A New Equilibrium Walrus Optimizer-Based Tracker for Enhancing the Generation of Photovoltaic System Under Partial Shade
摘要
Partial shading (PS) conditions introduce multiple local maxima in power-voltage characteristic of photovoltaic (PV) arrays, significantly degrading the performance of conventional maximum power point tracking (MPPT) techniques. To address this challenge, this paper proposes an equilibrium walrus optimizer (EWO)-based MPPT strategy, which enhances the recently developed walrus optimizer (WO) by incorporating an equilibrium-bool exploration mechanism and adaptive control parameter regulation. These modifications substantially improve the balance between exploration and exploitation, enabling reliable global peak (GP) tracking in highly multimodal search spaces. The proposed EWO dynamically adjusts the duty cycle of dc-dc boost converter connected to 4 × 1 PV array, ensuring maximum power extraction under partial shading conditions. The effectiveness of the EWO is first validated using the CEC’20 benchmark suit, where it demonstrates faster convergence and superior solution quality compared to several state-of-the-art metaheuristic optimizers.

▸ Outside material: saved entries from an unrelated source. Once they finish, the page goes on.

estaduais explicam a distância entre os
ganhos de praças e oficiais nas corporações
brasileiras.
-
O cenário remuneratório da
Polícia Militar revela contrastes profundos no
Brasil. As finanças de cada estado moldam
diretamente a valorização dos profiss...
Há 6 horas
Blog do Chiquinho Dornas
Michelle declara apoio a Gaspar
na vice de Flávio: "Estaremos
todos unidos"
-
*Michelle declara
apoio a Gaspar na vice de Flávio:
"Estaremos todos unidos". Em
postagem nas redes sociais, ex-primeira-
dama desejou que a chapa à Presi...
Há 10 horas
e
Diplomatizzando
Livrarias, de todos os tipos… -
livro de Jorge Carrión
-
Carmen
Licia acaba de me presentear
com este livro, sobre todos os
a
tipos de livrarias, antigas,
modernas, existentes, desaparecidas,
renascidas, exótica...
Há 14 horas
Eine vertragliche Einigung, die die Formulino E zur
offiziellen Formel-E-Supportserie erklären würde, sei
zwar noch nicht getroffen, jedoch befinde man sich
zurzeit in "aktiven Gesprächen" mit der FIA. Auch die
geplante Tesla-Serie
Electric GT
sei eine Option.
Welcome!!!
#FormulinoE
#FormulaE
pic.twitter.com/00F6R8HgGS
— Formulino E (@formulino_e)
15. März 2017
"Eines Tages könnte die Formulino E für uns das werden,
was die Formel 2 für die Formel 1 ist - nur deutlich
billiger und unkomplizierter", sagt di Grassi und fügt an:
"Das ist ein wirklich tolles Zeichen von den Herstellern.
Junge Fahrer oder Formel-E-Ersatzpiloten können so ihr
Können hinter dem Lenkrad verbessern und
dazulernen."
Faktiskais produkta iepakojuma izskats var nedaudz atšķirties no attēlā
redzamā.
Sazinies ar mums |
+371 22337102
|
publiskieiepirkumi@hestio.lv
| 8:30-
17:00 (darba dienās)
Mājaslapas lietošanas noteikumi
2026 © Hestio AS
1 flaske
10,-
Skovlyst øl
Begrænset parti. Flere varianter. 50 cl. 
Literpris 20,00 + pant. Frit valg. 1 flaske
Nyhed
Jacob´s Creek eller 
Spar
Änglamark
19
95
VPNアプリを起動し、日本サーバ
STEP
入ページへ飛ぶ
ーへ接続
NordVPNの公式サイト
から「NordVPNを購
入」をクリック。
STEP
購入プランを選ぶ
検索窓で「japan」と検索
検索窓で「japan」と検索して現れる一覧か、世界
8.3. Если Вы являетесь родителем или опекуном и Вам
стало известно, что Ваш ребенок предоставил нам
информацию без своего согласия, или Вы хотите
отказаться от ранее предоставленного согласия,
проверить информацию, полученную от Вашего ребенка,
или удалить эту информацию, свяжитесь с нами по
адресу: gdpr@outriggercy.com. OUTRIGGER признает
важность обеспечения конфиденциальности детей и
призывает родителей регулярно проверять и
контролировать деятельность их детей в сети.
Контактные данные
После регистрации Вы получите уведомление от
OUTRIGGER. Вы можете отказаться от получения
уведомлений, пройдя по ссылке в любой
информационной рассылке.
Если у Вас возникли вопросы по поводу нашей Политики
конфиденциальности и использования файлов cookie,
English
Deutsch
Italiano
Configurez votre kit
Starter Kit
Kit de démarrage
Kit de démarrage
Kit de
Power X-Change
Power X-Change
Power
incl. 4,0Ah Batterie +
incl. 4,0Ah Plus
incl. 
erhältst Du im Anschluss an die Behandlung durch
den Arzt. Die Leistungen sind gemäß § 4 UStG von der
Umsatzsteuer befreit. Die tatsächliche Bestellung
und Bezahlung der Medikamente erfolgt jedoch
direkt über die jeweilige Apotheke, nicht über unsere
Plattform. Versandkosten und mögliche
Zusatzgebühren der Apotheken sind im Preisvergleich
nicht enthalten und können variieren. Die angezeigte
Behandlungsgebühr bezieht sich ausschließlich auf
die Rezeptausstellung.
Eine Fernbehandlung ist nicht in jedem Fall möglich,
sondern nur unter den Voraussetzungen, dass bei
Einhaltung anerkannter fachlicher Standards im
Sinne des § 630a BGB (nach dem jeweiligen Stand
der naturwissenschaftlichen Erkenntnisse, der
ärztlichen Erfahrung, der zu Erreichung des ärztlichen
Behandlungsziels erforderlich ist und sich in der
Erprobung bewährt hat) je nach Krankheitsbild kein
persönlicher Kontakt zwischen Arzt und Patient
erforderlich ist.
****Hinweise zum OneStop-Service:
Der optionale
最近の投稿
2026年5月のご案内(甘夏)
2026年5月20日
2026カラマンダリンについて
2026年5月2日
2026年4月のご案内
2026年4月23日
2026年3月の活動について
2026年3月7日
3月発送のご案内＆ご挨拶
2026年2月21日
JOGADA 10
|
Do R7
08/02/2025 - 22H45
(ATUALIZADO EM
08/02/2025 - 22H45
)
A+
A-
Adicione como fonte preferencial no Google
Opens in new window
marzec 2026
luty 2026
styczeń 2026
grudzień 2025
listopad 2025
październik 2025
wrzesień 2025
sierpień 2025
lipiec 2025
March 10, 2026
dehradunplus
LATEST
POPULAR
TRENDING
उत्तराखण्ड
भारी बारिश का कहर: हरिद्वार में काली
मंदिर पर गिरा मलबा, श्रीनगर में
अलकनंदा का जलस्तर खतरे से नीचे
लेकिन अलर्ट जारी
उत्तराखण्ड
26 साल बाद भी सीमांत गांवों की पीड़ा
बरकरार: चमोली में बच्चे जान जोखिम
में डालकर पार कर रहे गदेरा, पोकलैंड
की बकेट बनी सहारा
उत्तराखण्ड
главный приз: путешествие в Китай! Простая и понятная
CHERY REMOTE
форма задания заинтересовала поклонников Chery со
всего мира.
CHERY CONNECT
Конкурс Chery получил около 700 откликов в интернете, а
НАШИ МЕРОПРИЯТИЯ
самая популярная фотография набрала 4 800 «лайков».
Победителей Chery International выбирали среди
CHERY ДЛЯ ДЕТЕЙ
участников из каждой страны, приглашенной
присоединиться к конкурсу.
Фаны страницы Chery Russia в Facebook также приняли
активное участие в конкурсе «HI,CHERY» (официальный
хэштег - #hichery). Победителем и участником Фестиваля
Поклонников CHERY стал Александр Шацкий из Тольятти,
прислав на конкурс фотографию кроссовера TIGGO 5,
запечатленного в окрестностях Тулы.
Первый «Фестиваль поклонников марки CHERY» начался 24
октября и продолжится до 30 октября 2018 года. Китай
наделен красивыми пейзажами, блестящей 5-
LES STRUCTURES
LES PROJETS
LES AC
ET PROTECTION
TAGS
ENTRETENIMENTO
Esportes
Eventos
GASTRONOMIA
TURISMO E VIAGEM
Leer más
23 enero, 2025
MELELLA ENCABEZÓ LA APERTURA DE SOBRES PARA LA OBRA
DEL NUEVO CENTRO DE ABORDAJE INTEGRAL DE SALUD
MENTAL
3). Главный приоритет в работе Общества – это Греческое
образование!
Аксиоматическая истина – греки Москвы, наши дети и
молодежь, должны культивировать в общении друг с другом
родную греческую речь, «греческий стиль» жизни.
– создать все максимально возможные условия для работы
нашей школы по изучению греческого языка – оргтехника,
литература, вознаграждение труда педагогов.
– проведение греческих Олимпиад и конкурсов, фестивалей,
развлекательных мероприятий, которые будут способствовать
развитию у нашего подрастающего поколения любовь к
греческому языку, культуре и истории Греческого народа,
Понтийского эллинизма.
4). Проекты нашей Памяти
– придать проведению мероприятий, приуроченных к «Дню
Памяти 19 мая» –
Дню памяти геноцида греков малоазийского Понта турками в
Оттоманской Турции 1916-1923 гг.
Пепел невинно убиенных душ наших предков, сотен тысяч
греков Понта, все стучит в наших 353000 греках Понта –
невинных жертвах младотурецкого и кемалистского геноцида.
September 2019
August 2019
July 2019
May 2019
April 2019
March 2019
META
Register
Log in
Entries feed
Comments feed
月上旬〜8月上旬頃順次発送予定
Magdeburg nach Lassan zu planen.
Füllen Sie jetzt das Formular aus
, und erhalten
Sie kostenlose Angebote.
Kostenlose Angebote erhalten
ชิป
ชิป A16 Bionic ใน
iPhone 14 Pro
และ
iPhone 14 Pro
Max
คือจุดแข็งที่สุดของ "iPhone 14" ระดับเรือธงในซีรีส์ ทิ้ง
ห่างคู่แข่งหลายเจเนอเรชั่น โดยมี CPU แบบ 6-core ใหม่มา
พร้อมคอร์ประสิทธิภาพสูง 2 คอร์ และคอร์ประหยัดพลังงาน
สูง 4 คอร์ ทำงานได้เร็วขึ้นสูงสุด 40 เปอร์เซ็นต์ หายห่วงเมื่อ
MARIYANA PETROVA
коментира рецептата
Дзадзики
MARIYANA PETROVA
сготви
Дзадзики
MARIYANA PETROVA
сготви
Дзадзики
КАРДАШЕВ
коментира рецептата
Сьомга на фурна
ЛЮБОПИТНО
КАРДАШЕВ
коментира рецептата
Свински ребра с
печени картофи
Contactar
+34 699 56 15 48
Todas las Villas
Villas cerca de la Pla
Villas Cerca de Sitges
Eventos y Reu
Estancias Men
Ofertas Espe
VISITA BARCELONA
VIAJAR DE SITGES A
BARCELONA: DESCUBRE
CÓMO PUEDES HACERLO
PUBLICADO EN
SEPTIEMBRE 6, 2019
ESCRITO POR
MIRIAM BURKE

Subsequently, three realistic partial shading scenarios as well as time-varying irradiance pattern are examined, and the EWO-based MPPT is compared to grey wolf optimizer (GWO), particle swarm optimizer (PSO), sine cosine algorithm (SCA), equilibrium optimizer (EO), and original WO. Simulation results confirm that the proposed EWO consistently tracks the global peak with efficiencies of 99.92172%, 99.9097%, and 99.88653%, outperforming all comparative techniques in terms of tracking accuracy, convergence speed, and steady-state stability. These results demonstrate that the proposed tracker offers robust and efficient solution for PV systems operating under complex partial shading conditions.